> **Entries provided**:

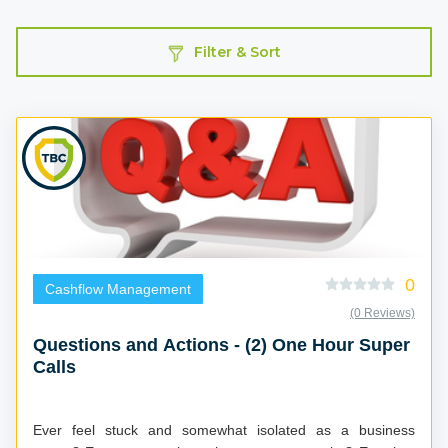
Filter & Sort
0
Cashflow Management
(0 Reviews)
Questions and Actions - (2) One Hour Super
Calls
Ever feel stuck and somewhat isolated as a business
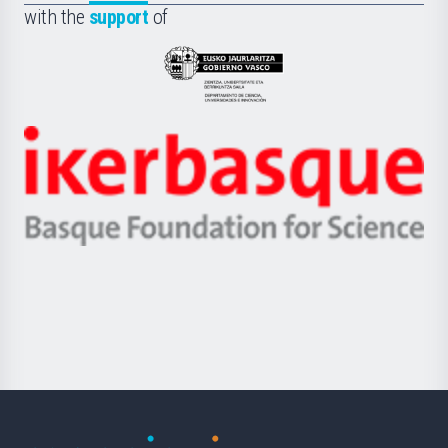
la
with the
support
of
UPV/EHU
Eusko
Jaurlaritza
-
Zientzia,
Unibertsitatea
Ikerbasque
eta
-
Berrikuntza
Basque
saila
Foundation
for
Science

> **What is expected**:
Copy every entry exactly; drop the pictures.

> **Result of the task**:
Filter & Sort
0
Cashflow Management
(0 Reviews)
Questions and Actions - (2) One Hour Super
Calls
Ever feel stuck and somewhat isolated as a business
la
with the
support
of
UPV/EHU
Eusko
Jaurlaritza
-
Zientzia,
Unibertsitatea
Ikerbasque
eta
-
Berrikuntza
Basque
saila
Foundation
for
Science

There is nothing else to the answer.